Ahmad tohari adalah pengarang asal Banyumas, pada tahun
1980-an sampai tahun 2000-an ia produktif menghasilkan tulisan baik cerpen
maupun novel. Ronggeng Dukuh Paruk menjadi salah satu karya yang berhasil ia
selesaikan sekitar tahun 1982. Pun masih terdapat karya lain yang menjadi
rangkaian seri trilogi novel ini, yaitu Lintang Kemukus Dini Hari (1985) dan
Jentera Bianglala (1986). Banyak penghargaan yang telah ia dapatkan, baik dari
menjadi pemenang sayembara ,hadiah sastra dan hadiah yayasan buku utama serta
karya-karyanya sudah banyak dialihbahasakan dan dialihmediakan menjadi film.
Karya yang mengangkat kisah pergulatan penari ronggeng di Dukuh
Paruk ini amat sarat dengan kesatirannya yang lembut dalam menguak tragedi tahun
’60-an namun dengan pemaparan yang khas dengan nuansa alam dan pedesaan. Hal
itu terjadi juga pada karya-karya Ahmad tohari yang lain seperti di kaki bukit
cibalak “Di sekitar kaki
Bukit Cibalak, tenaga kerbau telah
digantikan traktor-traktor tangan. Burung-burung kucica yang telah turun
temurun mendaulat belukar puyengan itu terpaksa hijrah ke semak-semak kerontang
yang menjadi batas antara Bukit Cibalak dan Desa Tanggir di kakinya” Ahmad
Tohari (1986: 6).” Hal ini yang menjadi
bukti bahwa karya-karya Ahmad tohari sangat menjunjung nilai lokalitas tanpa
mengindahkan kritik terhadap lingkkungan di sekitarnya.

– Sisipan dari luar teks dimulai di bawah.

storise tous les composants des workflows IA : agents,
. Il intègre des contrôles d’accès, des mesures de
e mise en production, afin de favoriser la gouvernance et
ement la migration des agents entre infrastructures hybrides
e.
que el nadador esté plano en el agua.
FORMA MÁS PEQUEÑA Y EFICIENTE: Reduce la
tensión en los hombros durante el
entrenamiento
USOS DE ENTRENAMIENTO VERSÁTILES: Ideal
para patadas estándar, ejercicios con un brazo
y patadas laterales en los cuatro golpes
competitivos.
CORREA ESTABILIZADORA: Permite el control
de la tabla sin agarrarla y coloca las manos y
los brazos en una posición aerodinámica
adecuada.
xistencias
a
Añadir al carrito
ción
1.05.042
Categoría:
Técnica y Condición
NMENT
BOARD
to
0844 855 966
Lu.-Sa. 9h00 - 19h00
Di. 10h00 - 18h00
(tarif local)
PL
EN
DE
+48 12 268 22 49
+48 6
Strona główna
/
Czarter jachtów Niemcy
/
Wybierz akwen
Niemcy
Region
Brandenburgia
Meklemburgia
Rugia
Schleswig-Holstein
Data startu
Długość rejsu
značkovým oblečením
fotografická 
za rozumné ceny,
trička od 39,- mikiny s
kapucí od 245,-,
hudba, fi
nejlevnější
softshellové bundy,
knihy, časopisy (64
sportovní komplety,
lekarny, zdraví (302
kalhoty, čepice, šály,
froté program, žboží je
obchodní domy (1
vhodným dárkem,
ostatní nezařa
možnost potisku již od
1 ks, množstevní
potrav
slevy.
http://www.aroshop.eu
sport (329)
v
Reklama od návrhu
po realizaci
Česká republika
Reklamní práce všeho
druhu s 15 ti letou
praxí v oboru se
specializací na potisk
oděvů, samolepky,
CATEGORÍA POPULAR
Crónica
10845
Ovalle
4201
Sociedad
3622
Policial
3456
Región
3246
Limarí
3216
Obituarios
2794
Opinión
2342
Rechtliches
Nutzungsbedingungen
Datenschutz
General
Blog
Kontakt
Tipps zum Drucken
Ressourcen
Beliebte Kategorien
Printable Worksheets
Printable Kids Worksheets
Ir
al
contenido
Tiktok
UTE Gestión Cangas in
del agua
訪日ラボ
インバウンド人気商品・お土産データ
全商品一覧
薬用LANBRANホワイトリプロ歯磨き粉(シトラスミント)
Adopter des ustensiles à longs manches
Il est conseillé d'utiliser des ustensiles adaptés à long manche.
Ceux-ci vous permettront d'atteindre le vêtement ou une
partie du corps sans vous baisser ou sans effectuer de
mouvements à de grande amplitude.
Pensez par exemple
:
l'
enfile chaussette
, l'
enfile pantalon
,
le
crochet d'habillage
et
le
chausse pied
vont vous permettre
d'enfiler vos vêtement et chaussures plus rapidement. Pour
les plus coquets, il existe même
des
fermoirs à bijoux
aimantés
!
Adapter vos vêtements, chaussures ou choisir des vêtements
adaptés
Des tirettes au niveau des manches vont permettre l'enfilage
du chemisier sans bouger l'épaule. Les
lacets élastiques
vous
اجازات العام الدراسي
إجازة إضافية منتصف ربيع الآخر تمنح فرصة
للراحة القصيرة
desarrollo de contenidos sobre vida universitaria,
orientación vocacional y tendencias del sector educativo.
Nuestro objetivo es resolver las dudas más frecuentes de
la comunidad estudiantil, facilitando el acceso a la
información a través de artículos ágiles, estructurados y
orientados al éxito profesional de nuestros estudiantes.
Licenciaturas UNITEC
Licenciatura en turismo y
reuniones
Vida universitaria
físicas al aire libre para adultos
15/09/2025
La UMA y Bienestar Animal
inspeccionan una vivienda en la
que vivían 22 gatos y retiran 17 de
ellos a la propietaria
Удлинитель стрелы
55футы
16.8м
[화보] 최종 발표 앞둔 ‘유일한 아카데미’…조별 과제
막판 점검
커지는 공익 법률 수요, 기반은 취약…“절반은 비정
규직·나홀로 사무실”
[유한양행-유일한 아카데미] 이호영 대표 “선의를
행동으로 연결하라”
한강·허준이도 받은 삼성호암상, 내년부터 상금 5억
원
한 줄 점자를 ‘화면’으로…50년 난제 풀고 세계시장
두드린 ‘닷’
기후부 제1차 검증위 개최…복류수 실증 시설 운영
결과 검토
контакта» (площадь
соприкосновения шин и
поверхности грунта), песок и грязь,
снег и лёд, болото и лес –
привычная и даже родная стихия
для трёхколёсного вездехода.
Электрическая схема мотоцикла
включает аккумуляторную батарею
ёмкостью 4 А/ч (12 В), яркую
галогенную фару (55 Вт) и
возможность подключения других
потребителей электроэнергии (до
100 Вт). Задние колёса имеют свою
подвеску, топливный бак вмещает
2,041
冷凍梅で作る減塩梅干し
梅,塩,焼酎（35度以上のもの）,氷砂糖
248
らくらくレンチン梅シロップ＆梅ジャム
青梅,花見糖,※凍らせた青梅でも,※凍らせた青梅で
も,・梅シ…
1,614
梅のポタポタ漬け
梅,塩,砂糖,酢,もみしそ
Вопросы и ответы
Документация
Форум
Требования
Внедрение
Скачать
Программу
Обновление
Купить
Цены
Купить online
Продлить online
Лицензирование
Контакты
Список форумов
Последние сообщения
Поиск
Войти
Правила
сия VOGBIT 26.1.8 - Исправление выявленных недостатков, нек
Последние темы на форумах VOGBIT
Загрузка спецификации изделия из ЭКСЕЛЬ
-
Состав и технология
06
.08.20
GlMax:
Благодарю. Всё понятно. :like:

Dan hal inilah yang
juga menjadi factor bahwa karya-karyanya masih hidup dan digemari lintas
generasi.
Nama Dukuh Paruk dipungut Ahmad Tohari sebagai latar terjadinya
berbagai fenomena masyarakat, pergulatan sejarah, juga ikon penggambaran
masyarakat yang masih terbelakang terlebih dalam memahami hiruk pikuk yang
melanda sebuah negara. Alih-alih peduli mereka digambarkan lebih asyik menjaga
tradisi dan mendirikan sendiri dunianya, pun dijelaskan luas daerahnya yang
kecil dan jumlah penduduk yang tinggal di 23 rumah yang sepertinya menjadi faktor
kekompakan mereka dalam mempertahankan adat dan tradisi mereka, mereka tak
terusik akan hal-hal berbau politik dan caruk maruknya negeri yang mereka
tinggali. Mereka hidup dengan damai tanpa kekhawatiran. “dari tempatnya yang tinggi
kedua burung bangau itu melihat Dukuh Paruk sebagai sebuah gerumbul kecil di
tengah padang yang amat luas. dengan daerah pemukiman terdekat, Dukuh Paruk
hanya dihubungkan oleh jaringam pematang sawah ,hampir dua kilometer
panjangnya. Dukuh Paruk kecil dan menyendiri. Dukuh Paruk yang menciptakan
kehidupannya sendiri” (hlm. 10).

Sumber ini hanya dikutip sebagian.